State-of-the-Art Review Provides Strategies to Address Post-TAVR CDs and PPI

A State-of-the-Art review published in JACC: Cardiovascular Interventions covers the epidemiology, clinical implications, risk factors and preventive strategies for new-onset conduction disturbances (CDs) and the need for permanent pacemaker implantation (PPI) after TAVR, which the authors note are a limitation of this therapy.   

Most studies reviewed by authors Jorge Nuche, MD, et al., place the median incidence of new-onset left bundle branch block (LBBB) around 20% and PPI >10% after TAVR, and they note that the lack of uniformity regarding the reporting of CDs contributes to the range of rates seen across the studies. Both LBBB and PPI are associated with an increased risk of mortality and rate of heart failure hospitalization. Other CDs in this setting can include first-, second-, or third-degree atrioventricular block and intraventricular conduction delay with QRS complex ≥120 ms.

Regarding predicting CDs in TAVR, the authors describe a number of nonmodifiable risk factors, including preexisting right bundle branch block (RBBB), strongly associated with PPI, and other CDs as well as anatomic features such as membranous septal (MS) length, tapered eccentric left ventricular outflow tract and presence of calcium. They discuss the pros and cons of strategies for managing patients with baseline RBBB, including a temporary pacemaker, pre-TAVR ambulatory continuous ECG (AECG), prophylactic PPI and a screw-in temporary lead.

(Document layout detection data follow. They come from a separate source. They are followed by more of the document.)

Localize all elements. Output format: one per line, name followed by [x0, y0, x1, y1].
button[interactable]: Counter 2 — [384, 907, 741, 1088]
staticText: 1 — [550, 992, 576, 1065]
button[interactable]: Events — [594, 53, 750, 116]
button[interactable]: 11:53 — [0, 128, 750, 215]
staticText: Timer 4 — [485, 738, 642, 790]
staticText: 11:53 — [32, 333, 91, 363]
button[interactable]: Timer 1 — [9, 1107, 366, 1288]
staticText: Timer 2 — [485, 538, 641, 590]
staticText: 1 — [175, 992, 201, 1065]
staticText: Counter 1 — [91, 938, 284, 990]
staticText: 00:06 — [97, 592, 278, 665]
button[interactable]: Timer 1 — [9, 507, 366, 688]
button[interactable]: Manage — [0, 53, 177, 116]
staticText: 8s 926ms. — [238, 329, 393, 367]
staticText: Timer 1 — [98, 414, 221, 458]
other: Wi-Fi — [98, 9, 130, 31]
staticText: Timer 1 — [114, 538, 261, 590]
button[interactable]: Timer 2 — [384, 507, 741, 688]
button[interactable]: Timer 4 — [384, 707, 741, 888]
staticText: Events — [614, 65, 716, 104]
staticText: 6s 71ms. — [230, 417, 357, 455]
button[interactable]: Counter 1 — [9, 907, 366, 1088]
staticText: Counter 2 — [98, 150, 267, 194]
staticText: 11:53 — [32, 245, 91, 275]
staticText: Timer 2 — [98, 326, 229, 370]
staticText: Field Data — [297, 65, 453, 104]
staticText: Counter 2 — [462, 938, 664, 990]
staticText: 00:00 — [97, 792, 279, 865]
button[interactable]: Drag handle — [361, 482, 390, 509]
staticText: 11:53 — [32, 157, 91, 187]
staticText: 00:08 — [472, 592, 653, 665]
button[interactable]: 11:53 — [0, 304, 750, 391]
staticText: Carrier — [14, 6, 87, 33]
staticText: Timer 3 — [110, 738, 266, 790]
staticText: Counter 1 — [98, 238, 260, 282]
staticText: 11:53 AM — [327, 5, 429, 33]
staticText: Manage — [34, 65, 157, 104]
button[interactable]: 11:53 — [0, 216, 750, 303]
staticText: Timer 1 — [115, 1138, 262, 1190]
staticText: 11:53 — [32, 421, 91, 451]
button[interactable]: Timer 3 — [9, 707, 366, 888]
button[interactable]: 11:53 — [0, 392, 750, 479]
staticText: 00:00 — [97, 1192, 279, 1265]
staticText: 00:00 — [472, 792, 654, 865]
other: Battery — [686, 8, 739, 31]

Modifiable risk factors include procedural aspects such as valve type, implant depth, valve oversize, and balloon predilatation and postdilatation. They write that “Refined implantation techniques, aiming to reduce the interaction between the valve frame and the conduction system,” have shown promising results in reducing the rate of CDs and PPI. Changes in transcatheter heart valves by manufacturers have helped to facilitate a higher valve implant.

Strategies before, during and after TAVR to prevent CDs are reviewed and outlined in a figure for handy reference. Before TAVR, along with a risk assessment including consideration of AECG and an RBBB protocol, preprocedural planning includes correct sizing, assessing risk of coronary occlusion/sinus sequestration, MS length and tailored THV selection. During the procedure, aim for a higher implant, perhaps through cusp overlap or radiolucent line-guided implant, and minimize steps. After the procedure, a management protocol should be followed and right ventricular pacing reduced.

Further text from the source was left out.